Monday, September 17, 2007

That Mom

One of my favorite parts of the day is walking PB to and from his preschool classroom. The school is undergoing some construction so it takes a few minutes, but it's fun to hold his hand, talk about the day to come or that has just passed. I like to hear him and his friends call out to each other and chat (he seems so big these days!). I like standing around with the other parents before and after school chatting and getting to know them. I've met some really nice moms, and it seems like a great community.

The other day, however, we were walking to PB's classroom when all of a sudden a woman pushes me, yes pushes, me out of the way and runs past trailing two girls behind her. "Sorry, have a kindergartner," she shouted on her way by. No excuse me, no accident here, it was a pure out and out shove as she bolstered her way past me.
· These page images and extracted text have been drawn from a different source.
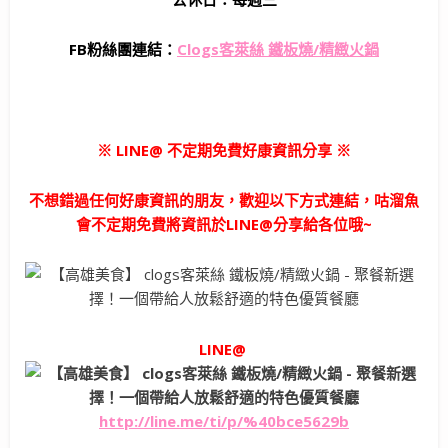
FB粉絲團連結：
Clogs客萊絲 鐵板燒/精緻火鍋
※ LINE@ 不定期免費好康資訊分享 ※
不想錯過任何好康資訊的朋友，歡迎以下方式連結，咕溜魚
會不定期免費將資訊於LINE@分享給各位哦~
LINE@
http://line.me/ti/p/%40bce5629b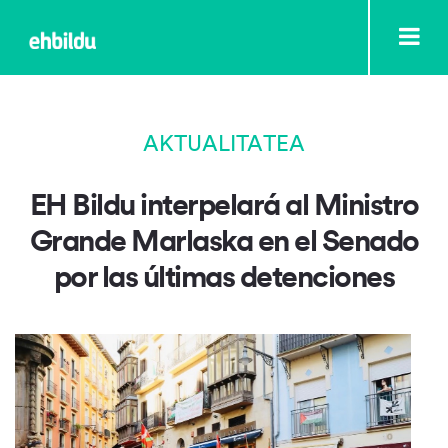
AKTUALITATEA
EH Bildu interpelará al Ministro
Grande Marlaska en el Senado
por las últimas detenciones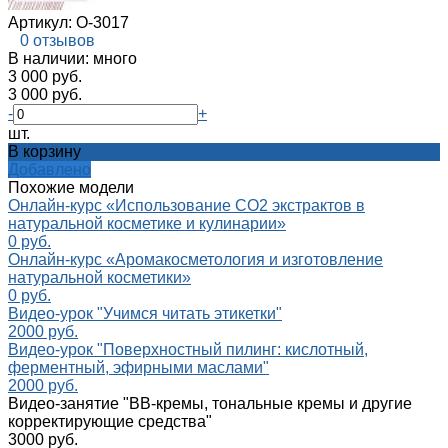
Артикул:
О-3017
0 отзывов
В наличии: много
3 000 руб.
3 000 руб.
-
+
шт.
В корзину
Добавлено
Похожие модели
Онлайн-курс «Использование СО2 экстрактов в
натуральной косметике и кулинарии»
0 руб.
Онлайн-курс «Аромакосметология и изготовление
натуральной косметики»
0 руб.
Видео-урок "Учимся читать этикетки"
2000 руб.
Видео-урок "Поверхностный пилинг: кислотный,
ферментный, эфирными маслами"
2000 руб.
Видео-занятие "ВВ-кремы, тональные кремы и другие
корректирующие средства"
3000 руб.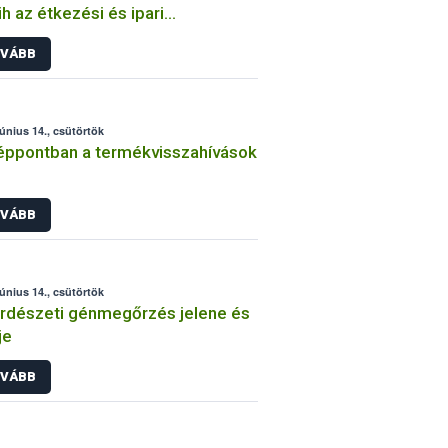
h az étkezési és ipari
termesztés ellenőrzéséhez
VÁBB
csolódóan
június 14., csütörtök
ppontban a termékvisszahívások
VÁBB
június 14., csütörtök
rdészeti génmegőrzés jelene és
je
VÁBB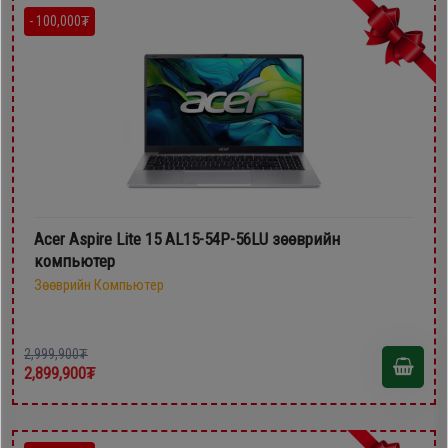
- 100,000₮
Acer Aspire Lite 15 AL15-54P-56LU зөөврийн
компьютер
Зөөврийн Компьютер
2,999,900₮
2,899,900₮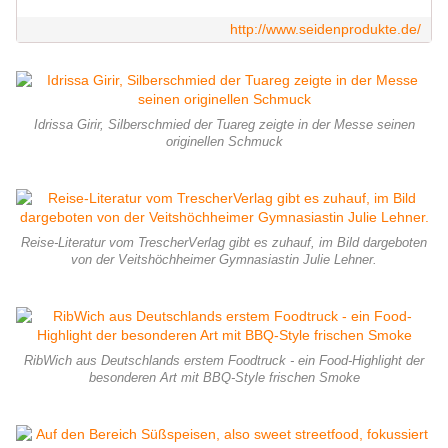
http://www.seidenprodukte.de/
Idrissa Girir, Silberschmied der Tuareg zeigte in der Messe seinen
originellen Schmuck
Reise-Literatur vom TrescherVerlag gibt es zuhauf, im Bild dargeboten
von der Veitshöchheimer Gymnasiastin Julie Lehner.
RibWich aus Deutschlands erstem Foodtruck - ein Food-Highlight der
besonderen Art mit BBQ-Style frischen Smoke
I was shocked, not really believing that this happened at preschool, and a Christian one at that.

After recovering from the jolt, I shrugged it off, because I'd seen her around on a few other occasions, and I just knew she was just "That Mom." The mom who tries too hard, has no social skills, is loud, overbearing and just has no clue how to behave much of the time. When your trying to be polite and her name comes up innocently, you see the looks on the faces of others around that tell you they also know she's That Mom. Of course you never discuss it; it's just there.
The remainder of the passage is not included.